In 1595 (37th Eliz.), the manor of Stagenhoe was conveyed to William Hale, of King's Walden. His seventh son and eleventh child, John Hale, was knighted in 1660, built Stagenhoe Manor House about that time, was sheriff of the county in 1663, and died in 1672. Dame Elizabeth was the wife of this John Hale, and died one year after him. They were the last of the Hales of Stagenhoe; their daughter, Rose, who died 1695, carried the property to Sir John Austen, of Hall Place, Bexley, he died 1689. His son, Sir Robert Austen (died 1706) sold it to the Heyshams.

The house of 1650 or 1660 was burnt in 1737, and a new house was built by Mr. G. T. Heysham, about 1740. In 1703, the manor and surrounding park was sold to Robert Heynsham, a Member of parliament and it remained within his family until 1833. In about 1869, it was sold to another parliamentarian James Sinclair, 14th Earl of Caithness.

===The House===
The current manor was built in the 18th century, after a fire in about 1737. It has many 19th-century and later additions, including extensions to the rear and a porch on the west side. The main feature is the stuccoed south facade.

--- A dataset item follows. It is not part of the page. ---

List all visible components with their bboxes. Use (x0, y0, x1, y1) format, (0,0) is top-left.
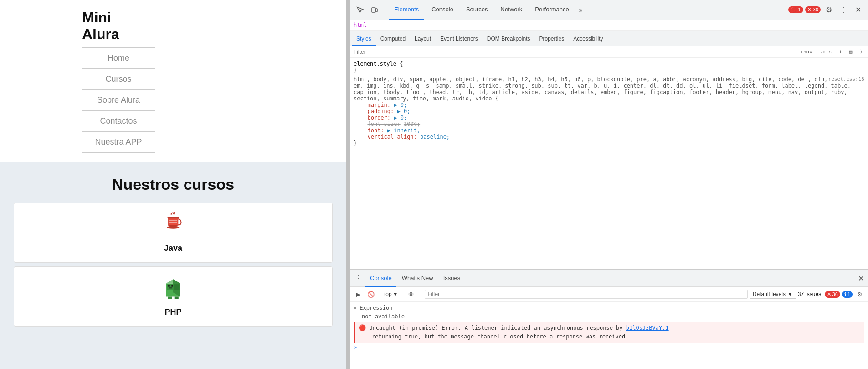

The property was listed in 1968.

From the mid 1930s until about 1964, the house was a private preparatory school under the headmastership of Mr Paul Griffiths. He started the school and under his aegis, the school finally and fortunately became bankrupt and closed.

Having passed out of private hands, the house is much altered internally. It is now used as a Brainkind neurological centre. The grounds contain a registered campsite with five caravan pitches.